CUSG Resolutions to Rename Tillman and Honors College -Zachary Faria

The CUSG senate on Monday introduced two resolutions calling on the university to rename the Calhoun Honors College and to support the necessary actions to rename Tillman Hall.

The Calhoun resolution, which was sponsored by the entire Inclusion and Equity Committee, calls on the Executive Leadership Team to begin discussing  the name change with the Honors College administrative team. The resolution comes on the heels of a petition circulating among the student body, which had 260 signatures at the time the resolution was introduced, including Clemson alumni. That total adds up to around 1% of the current student body of Clemson University.

The Tillman resolution was solely sponsored by Inclusion and Equity chairman Jay Sridharan, and its writing began with the Health and Human Services committee last term. Sridharan told the TTO that he had no further comment on either resolution beyond what he and the committee said during the senate session.

Senator Sridharan and the Inclusion and Equity Committee were noncommittal to examining name changes for former senator Strom Thurmond or Clemson; also figures with checkered pasts. They did state that they were not interested in renaming Clemson University, citing that the connotation of Clemson’s name is not the same as Calhoun’s or Tillman’s, and that it would be infeasible to attempt a renaming of Clemson.

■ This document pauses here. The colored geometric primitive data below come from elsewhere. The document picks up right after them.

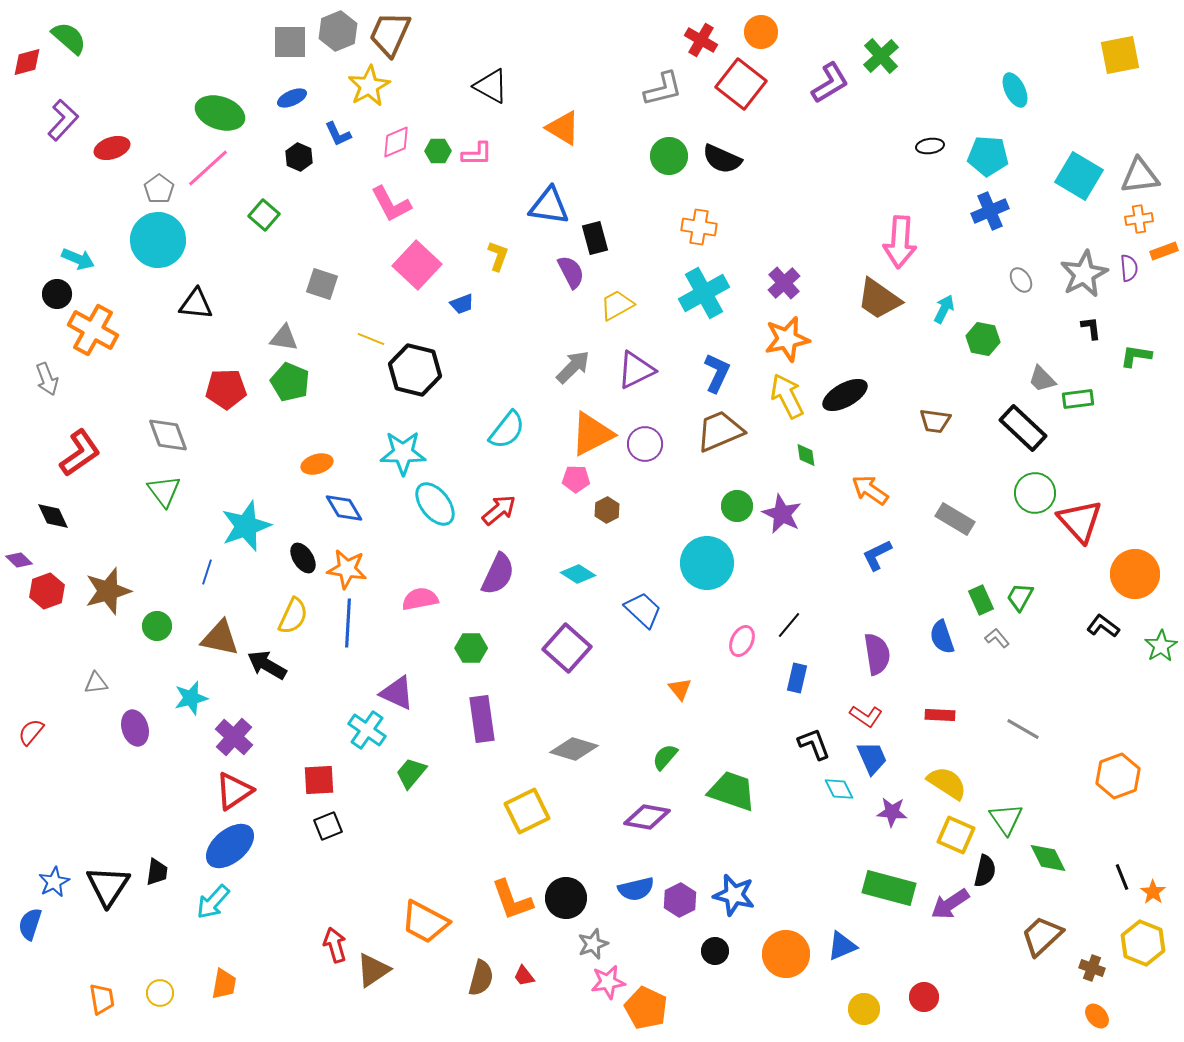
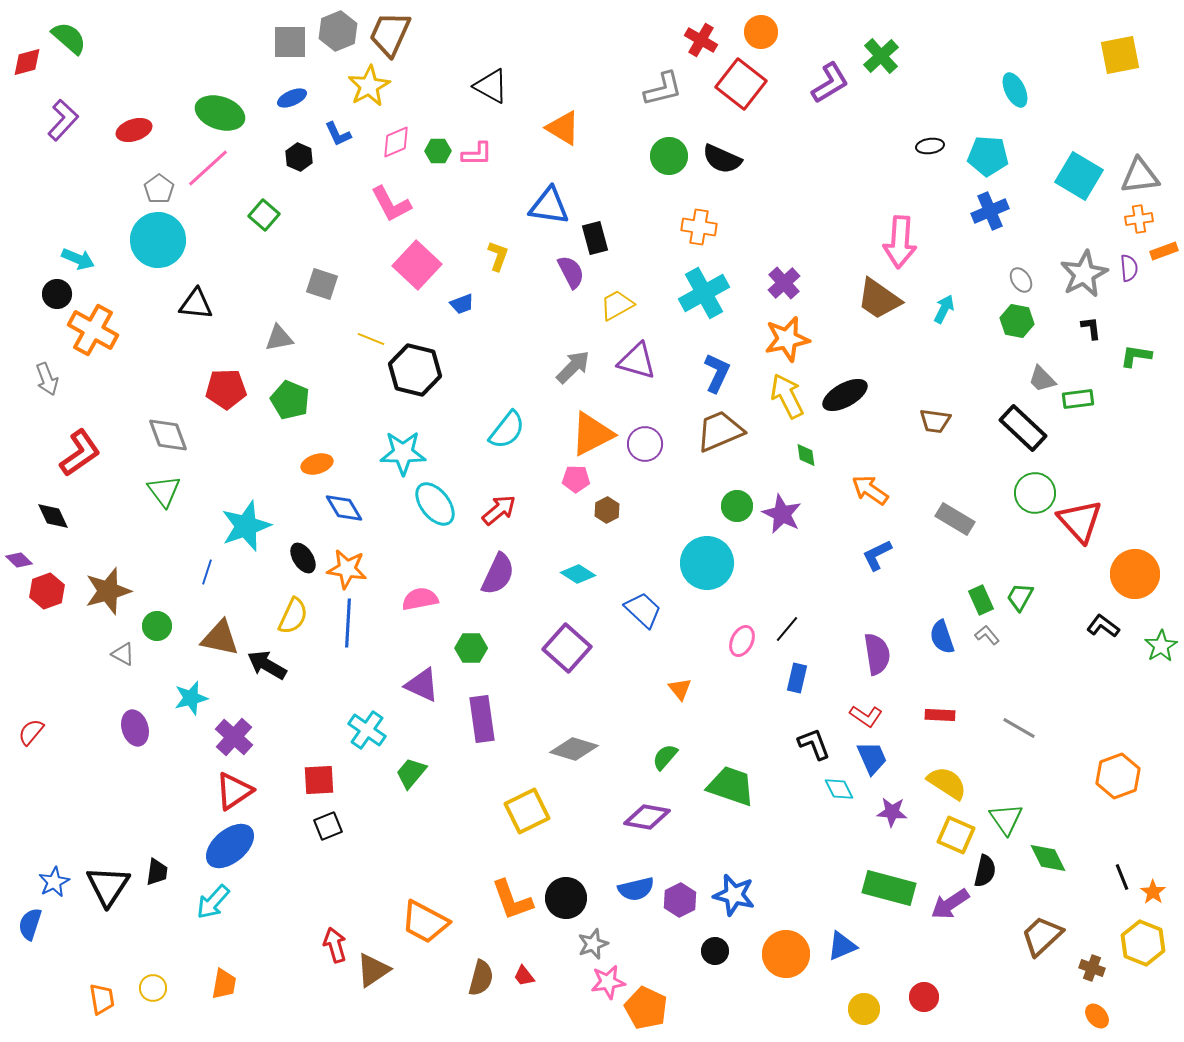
red ellipse at (112, 148): moved 22 px right, 18 px up
gray triangle at (284, 338): moved 5 px left; rotated 20 degrees counterclockwise
green hexagon at (983, 339): moved 34 px right, 18 px up
purple triangle at (636, 370): moved 1 px right, 9 px up; rotated 42 degrees clockwise
green pentagon at (290, 382): moved 18 px down
black line at (789, 625): moved 2 px left, 4 px down
gray L-shape at (997, 638): moved 10 px left, 3 px up
gray triangle at (96, 683): moved 27 px right, 29 px up; rotated 35 degrees clockwise
purple triangle at (397, 693): moved 25 px right, 8 px up
gray line at (1023, 729): moved 4 px left, 1 px up
green trapezoid at (732, 791): moved 1 px left, 5 px up
yellow circle at (160, 993): moved 7 px left, 5 px up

According to the committee, Clemson’s general counsel stated that the South Carolina Code of Laws, and not the Heritage Act, is the applicable law regarding renaming. The South Carolina Code of Laws states that “No street, bridge, structure, park, preserve, reserve, or other public area of the State or any of its political subdivisions dedicated in memory of or named for any historic figure or historic event may be renamed or rededicated.” (Section 10-1-165). While this does apply to Tillman Hall, it would not protect the Calhoun Honors College, as it is the name of a program and not a physical location. An amendment to this section would require a 2/3rds vote of the state legislature.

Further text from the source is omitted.